* **Exercise brief**:
Only lines holding the string "Monteurzimmer" are wanted; copy each one from the material.

* **Available data**:
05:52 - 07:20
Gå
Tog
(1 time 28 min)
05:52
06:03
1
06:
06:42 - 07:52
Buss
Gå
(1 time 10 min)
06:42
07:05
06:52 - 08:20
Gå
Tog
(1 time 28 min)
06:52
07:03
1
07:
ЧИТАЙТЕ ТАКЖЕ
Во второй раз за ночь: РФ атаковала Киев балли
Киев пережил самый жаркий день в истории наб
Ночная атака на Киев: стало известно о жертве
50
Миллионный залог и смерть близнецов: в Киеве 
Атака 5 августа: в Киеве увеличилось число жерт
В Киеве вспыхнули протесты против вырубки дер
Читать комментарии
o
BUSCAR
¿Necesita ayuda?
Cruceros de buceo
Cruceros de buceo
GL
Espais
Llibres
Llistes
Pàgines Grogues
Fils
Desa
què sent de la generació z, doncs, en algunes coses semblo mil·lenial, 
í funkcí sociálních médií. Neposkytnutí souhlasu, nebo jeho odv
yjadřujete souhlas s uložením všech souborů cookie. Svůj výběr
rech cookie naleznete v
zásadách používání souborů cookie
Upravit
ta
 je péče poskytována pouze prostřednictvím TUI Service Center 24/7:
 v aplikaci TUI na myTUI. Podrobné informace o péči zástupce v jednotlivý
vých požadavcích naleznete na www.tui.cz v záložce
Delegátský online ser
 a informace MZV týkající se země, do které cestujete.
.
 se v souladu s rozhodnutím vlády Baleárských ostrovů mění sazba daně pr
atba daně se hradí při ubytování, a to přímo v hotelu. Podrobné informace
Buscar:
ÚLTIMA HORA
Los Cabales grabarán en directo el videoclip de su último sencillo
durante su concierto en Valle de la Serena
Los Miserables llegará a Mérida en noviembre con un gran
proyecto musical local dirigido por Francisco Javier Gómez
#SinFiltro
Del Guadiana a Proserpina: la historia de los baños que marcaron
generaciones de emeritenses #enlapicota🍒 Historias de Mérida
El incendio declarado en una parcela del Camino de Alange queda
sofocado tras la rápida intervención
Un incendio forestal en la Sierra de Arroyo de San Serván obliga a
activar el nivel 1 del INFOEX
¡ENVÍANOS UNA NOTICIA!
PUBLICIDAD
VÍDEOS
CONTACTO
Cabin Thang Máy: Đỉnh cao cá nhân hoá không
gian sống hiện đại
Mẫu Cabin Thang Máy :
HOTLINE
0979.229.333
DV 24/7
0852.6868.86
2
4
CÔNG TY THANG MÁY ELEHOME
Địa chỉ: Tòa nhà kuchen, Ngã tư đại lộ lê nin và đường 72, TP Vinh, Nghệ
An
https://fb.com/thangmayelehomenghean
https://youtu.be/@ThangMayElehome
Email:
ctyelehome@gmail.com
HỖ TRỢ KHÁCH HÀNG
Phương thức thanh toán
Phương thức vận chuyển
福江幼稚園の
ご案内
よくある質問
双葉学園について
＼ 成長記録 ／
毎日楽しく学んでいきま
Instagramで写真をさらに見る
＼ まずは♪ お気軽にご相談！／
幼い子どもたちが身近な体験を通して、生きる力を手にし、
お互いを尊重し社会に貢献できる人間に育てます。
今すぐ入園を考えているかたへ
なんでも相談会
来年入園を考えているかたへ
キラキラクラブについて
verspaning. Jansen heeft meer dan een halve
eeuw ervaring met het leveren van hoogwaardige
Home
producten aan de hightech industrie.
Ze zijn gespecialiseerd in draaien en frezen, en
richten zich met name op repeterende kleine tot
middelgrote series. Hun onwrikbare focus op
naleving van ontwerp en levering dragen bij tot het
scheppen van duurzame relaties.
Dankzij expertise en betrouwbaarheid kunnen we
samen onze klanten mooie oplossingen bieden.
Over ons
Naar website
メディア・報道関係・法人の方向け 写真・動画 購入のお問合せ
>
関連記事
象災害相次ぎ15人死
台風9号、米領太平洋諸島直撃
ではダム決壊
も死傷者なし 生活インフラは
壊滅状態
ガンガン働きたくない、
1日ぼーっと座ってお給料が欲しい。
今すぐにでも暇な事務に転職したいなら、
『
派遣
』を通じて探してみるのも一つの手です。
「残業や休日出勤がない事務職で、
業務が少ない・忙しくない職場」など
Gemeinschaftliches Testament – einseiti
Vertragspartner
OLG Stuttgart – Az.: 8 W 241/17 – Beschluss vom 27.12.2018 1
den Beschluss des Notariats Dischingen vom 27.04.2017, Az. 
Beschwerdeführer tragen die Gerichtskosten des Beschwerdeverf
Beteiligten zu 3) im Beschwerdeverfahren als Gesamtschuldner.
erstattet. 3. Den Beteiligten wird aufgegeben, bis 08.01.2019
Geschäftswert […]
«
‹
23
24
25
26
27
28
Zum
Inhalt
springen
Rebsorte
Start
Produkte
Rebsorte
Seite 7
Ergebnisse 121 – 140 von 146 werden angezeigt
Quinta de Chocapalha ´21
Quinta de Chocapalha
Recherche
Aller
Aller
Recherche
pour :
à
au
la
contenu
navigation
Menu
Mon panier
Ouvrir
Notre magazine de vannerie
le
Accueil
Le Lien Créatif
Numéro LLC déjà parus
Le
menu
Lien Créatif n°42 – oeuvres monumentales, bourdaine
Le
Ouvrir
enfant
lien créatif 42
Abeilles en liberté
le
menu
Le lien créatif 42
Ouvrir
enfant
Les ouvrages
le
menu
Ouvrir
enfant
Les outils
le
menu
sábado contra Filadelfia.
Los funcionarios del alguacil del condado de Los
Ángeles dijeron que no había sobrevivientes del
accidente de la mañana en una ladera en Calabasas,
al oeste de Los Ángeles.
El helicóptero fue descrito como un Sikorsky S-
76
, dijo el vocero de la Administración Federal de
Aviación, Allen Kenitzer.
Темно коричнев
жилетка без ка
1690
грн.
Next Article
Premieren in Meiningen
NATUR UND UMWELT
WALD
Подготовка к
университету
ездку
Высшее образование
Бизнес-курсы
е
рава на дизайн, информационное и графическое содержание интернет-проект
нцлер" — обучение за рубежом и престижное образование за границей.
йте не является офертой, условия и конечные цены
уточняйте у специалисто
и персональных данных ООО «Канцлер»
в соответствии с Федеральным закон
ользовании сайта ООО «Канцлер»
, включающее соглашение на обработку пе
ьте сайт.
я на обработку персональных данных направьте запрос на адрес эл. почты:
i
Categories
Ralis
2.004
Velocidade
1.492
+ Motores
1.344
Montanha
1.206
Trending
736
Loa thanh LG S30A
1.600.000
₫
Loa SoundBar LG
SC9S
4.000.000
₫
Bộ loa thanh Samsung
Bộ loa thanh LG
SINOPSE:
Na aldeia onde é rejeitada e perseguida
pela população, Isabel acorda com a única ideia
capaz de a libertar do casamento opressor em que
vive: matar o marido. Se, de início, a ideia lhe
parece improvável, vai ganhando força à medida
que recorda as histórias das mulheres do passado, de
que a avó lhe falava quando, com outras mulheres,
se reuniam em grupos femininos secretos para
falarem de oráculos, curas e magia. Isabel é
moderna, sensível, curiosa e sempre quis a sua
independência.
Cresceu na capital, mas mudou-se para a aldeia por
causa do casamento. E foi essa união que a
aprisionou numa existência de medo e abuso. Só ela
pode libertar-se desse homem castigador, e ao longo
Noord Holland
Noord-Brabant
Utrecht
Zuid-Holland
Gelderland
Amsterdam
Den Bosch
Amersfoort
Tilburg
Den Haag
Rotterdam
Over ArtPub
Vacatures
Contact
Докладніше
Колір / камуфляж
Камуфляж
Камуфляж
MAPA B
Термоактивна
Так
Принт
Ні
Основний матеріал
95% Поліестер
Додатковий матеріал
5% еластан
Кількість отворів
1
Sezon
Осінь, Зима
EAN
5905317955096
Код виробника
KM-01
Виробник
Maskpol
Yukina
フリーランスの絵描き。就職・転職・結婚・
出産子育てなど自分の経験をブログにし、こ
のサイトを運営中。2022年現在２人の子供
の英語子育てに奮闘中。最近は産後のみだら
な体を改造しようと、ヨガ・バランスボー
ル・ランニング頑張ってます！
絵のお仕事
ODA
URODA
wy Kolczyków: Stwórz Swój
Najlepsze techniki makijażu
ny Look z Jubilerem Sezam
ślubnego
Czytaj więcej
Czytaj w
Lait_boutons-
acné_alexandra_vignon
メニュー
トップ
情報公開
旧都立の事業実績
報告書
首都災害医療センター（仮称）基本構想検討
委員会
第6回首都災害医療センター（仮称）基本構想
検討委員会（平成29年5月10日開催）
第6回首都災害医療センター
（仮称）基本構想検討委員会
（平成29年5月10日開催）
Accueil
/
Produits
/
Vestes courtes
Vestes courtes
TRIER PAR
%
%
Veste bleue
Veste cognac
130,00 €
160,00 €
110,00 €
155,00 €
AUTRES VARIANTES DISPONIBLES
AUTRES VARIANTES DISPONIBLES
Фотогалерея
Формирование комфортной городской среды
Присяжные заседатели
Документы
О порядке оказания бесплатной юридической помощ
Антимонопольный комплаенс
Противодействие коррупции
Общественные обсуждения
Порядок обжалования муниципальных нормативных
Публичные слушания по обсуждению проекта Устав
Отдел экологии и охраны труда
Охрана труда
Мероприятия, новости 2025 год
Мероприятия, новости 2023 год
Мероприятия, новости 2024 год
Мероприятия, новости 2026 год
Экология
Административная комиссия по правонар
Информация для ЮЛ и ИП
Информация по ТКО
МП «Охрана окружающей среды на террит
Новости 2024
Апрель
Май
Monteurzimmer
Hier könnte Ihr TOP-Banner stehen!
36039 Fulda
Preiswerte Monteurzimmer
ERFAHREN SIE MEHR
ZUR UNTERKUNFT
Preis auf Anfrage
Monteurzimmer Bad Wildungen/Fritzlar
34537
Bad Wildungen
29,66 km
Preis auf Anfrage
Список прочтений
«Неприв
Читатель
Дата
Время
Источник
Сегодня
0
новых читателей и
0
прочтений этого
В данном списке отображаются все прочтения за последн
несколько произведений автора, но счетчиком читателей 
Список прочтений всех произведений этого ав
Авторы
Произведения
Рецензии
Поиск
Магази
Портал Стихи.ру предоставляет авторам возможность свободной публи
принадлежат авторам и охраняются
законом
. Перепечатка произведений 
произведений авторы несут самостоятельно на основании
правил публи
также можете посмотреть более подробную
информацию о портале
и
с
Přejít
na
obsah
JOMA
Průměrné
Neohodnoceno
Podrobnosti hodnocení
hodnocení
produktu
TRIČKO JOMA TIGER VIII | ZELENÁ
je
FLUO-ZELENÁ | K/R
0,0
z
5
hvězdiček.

* **Written response**:
Monteurzimmer
Preiswerte Monteurzimmer
Monteurzimmer Bad Wildungen/Fritzlar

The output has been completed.